C’est parce que la menace d’un rationnement de l’accès aux soins est réelle que le Conseil économique, social et environnemental (Cese) a planché sur cette question brûlante et remis son avis, en janvier 2017.
Propositions du CESE en faveur d’un prix plus juste
Dans son rapport, le CESE suggère ainsi que de meilleurs outils prédictifs soient mis en place pour permettre d’anticiper une augmentation du coût des médicaments et donc sa meilleure gestion.
Il pointe par ailleurs que les prix pratiqués par les laboratoires ne reflètent pas toujours un niveau d’innovation très élevé et en appelle ainsi à une fixation du prix selon le bénéfice avéré des médicaments. Cette dernière suggestion ne fait qu’entériner un accord conclu en 2016 entre l’industrie pharmaceutique et le CEPS. Cet accord – actuellement en test et prévu pour les médicaments innovants mais très onéreux -, représente une mini révolution : il prévoit en effet la possibilité de réviser le tarif des médicaments en fonction de leur véritable efficacité, donc la possibilité de remettre en question, en situation réelle, l’efficacité et la tolérance d’un médicament telles que démontrées lors des études cliniques.
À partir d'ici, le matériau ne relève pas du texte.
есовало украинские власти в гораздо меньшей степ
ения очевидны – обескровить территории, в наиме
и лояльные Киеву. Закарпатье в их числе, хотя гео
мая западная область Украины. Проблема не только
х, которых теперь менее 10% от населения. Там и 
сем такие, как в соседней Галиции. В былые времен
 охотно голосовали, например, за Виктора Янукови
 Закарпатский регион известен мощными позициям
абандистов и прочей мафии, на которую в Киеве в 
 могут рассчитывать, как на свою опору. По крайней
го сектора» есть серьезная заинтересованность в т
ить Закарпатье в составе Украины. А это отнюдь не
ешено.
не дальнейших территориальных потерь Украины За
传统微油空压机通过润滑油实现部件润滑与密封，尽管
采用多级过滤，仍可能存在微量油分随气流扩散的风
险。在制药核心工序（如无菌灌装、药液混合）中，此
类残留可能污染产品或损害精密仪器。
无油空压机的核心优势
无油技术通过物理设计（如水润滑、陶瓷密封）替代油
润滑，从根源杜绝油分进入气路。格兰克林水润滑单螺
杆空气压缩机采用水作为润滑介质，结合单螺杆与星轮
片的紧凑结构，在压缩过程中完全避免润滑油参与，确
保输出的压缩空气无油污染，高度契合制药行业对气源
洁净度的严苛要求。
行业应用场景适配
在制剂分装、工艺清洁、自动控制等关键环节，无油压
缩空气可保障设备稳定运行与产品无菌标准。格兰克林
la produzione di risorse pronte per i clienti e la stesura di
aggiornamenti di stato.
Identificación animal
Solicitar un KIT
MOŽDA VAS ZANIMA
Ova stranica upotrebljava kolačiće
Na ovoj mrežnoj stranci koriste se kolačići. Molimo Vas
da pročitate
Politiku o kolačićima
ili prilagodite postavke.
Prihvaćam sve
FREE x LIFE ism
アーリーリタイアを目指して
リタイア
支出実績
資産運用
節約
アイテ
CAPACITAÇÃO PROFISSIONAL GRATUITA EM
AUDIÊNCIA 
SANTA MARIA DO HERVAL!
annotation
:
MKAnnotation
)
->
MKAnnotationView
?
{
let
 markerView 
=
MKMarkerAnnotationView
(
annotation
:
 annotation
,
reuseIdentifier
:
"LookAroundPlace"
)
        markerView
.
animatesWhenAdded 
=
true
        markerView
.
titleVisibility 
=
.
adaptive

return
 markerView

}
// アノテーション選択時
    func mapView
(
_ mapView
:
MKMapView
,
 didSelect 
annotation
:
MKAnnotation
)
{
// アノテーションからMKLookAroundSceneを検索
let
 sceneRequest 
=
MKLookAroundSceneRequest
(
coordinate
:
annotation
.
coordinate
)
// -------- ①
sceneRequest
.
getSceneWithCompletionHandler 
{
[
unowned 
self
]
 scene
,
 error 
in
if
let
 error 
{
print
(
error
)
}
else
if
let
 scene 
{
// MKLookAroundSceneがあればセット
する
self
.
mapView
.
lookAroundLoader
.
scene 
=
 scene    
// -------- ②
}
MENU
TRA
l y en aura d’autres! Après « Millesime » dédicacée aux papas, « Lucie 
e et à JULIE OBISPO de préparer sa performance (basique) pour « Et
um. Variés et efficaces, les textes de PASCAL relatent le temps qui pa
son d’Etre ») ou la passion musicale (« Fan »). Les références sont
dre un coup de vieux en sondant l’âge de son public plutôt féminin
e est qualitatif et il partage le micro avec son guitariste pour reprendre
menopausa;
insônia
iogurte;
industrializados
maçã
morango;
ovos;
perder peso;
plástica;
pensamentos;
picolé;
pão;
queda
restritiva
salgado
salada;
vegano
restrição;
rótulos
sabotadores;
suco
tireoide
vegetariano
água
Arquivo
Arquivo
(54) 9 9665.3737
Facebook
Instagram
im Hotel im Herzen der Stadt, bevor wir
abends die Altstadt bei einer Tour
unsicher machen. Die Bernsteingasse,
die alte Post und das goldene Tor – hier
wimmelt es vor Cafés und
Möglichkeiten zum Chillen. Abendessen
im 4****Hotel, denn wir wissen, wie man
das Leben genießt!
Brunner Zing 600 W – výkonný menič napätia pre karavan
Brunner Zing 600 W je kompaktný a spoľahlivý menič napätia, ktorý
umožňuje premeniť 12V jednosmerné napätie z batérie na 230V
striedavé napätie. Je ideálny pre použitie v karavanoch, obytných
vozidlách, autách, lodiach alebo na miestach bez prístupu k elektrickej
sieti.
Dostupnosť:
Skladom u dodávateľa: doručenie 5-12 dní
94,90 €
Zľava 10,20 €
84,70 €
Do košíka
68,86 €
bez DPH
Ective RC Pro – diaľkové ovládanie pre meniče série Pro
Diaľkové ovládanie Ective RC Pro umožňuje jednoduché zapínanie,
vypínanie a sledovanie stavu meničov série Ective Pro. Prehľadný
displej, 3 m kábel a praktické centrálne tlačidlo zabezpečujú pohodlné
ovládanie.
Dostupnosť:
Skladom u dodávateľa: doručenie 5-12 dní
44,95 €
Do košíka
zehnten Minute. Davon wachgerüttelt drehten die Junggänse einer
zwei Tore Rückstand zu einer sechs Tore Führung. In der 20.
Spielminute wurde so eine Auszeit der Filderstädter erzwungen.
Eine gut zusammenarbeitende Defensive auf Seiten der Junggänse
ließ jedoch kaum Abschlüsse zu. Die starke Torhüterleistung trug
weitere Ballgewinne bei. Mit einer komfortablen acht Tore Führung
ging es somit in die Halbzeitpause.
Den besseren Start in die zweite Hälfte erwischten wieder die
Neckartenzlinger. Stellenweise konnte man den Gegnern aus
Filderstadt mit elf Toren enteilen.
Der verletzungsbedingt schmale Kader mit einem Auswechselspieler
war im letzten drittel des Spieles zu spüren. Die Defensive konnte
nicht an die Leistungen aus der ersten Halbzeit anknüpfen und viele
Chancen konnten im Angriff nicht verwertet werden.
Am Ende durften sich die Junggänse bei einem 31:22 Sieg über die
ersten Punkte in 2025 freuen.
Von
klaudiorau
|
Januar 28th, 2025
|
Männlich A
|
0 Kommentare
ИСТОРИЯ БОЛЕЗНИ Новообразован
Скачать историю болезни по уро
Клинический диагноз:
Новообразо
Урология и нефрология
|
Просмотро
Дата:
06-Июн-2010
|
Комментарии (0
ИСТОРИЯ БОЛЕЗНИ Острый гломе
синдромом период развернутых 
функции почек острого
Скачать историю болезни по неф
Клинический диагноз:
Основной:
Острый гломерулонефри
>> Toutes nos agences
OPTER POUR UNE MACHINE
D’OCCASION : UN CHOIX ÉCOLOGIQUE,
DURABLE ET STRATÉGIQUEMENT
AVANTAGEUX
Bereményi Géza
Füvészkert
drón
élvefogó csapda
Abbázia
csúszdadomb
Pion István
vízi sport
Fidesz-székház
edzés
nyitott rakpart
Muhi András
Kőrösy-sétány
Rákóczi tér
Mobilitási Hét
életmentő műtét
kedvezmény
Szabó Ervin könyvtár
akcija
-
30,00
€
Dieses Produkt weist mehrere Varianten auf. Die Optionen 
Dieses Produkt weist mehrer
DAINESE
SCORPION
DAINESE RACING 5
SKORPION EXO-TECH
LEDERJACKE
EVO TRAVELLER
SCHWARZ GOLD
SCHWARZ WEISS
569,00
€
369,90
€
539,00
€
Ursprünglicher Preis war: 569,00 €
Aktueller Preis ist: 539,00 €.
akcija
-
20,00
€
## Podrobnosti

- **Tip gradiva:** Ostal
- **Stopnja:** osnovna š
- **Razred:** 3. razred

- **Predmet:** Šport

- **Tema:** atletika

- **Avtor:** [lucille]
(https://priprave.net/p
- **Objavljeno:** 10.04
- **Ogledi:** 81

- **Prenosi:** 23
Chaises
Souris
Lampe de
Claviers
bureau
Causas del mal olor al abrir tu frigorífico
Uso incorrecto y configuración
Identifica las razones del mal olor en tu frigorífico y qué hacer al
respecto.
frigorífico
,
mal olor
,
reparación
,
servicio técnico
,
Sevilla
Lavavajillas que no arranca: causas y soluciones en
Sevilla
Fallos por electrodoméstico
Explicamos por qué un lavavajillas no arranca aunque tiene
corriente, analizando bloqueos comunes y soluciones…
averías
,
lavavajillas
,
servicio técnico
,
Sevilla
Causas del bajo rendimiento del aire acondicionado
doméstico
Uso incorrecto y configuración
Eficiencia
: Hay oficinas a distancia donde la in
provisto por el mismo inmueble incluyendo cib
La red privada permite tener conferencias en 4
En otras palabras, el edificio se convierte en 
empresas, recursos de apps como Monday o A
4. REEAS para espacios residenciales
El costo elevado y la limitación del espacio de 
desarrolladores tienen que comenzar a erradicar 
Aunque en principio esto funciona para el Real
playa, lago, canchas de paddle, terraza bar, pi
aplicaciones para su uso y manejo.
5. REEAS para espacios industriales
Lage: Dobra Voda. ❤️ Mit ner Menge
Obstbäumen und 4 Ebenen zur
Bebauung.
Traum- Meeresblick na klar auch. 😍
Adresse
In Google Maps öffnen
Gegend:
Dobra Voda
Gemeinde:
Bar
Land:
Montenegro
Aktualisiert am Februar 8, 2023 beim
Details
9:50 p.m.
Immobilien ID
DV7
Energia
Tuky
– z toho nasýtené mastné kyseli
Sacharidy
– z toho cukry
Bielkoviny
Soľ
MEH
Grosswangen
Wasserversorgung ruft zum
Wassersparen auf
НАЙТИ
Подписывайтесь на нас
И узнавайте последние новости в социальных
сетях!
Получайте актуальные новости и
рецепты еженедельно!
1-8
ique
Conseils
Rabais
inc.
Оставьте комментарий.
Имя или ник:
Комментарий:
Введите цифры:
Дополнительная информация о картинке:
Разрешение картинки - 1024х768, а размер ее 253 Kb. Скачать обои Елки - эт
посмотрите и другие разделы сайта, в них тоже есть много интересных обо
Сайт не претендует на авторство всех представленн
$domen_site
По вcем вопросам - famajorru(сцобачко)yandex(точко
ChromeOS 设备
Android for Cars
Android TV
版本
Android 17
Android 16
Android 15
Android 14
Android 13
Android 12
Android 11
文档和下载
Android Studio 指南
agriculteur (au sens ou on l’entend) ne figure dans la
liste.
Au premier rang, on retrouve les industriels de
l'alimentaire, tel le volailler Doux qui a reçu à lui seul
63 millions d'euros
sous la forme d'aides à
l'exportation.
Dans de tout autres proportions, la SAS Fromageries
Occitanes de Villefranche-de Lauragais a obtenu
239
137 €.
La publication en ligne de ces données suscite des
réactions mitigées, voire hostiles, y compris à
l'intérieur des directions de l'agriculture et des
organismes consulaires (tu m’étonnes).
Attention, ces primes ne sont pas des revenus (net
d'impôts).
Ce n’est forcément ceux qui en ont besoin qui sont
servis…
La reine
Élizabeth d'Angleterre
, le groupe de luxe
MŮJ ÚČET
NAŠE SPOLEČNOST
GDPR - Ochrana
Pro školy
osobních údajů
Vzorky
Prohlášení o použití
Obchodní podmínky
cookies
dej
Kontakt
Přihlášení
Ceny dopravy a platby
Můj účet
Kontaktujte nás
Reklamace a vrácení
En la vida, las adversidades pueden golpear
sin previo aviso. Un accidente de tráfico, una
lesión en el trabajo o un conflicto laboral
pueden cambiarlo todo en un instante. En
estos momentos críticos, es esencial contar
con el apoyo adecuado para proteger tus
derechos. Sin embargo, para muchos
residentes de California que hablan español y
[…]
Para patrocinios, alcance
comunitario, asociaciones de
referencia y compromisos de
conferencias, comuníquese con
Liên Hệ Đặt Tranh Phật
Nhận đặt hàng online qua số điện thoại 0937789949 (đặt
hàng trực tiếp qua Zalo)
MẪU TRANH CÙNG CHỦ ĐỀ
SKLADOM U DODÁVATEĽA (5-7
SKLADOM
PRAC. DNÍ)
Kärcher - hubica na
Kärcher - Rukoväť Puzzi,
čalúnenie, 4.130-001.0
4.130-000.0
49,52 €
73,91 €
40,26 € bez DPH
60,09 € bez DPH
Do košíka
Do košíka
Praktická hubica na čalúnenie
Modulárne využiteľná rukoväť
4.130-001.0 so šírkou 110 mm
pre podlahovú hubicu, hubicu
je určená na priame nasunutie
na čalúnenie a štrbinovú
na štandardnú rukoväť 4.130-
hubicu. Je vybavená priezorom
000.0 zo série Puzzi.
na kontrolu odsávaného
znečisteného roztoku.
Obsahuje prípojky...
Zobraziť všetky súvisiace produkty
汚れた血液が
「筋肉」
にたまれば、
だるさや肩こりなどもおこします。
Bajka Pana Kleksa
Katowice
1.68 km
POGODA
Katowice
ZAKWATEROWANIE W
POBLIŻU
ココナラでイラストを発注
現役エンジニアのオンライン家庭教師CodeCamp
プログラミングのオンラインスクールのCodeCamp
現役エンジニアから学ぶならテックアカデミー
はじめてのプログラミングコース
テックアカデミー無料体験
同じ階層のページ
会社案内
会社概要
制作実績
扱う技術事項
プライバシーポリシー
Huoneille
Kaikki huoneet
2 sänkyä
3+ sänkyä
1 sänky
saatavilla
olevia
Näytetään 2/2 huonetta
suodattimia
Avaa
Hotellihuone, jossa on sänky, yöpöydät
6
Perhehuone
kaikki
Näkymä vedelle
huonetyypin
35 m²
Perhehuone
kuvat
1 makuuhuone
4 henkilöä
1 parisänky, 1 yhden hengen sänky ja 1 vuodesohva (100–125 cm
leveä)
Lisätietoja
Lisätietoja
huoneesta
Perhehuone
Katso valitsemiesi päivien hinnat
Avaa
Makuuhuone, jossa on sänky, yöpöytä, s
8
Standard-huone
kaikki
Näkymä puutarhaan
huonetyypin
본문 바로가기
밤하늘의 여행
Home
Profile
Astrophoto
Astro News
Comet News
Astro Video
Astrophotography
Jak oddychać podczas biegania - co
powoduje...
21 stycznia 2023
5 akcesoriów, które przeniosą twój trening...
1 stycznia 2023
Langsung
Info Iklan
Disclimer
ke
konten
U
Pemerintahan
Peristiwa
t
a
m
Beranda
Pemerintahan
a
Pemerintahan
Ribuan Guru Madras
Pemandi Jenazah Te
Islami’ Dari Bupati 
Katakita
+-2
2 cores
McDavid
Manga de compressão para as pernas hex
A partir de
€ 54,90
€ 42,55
Cette mesure phare incitera fortement les laboratoires pharmaceutiques à la plus grande transparence. Elle impliquera également une réforme du système actuel de fixation des prix du médicament, configuré pour mesurer l’innovation « courante ». Il devra s’adapter à la prise en compte des innovations dites « de rupture », c’est-à-dire apportant des bénéfices radicalement supérieurs à l’existant.
Enfin, le CESE plaide pour un meilleur fonctionnement d’une concurrence qui semble ne pas jouer son rôle de régulation.
L’ensemble de ces préconisations visent selon le CESE à « sauvegarder une juste rémunération de l’innovation et l’accès de tous aux nouveaux médicaments ». Pour être efficaces, elles doivent s’envisager à un niveau local autant qu’européen et international.
Emmanuel Macron n’a pas dit autre chose lors de sa campagne électorale. Synthétique, il a en effet souhaité que « la fixation du prix des médicaments s’ouvre davantage au point de vue des usagers ». Et jugé nécessaire de « mettre les moyens en face des innovations et d’adapter de façon dynamique les prix des molécules anciennes ou moins pertinentes ».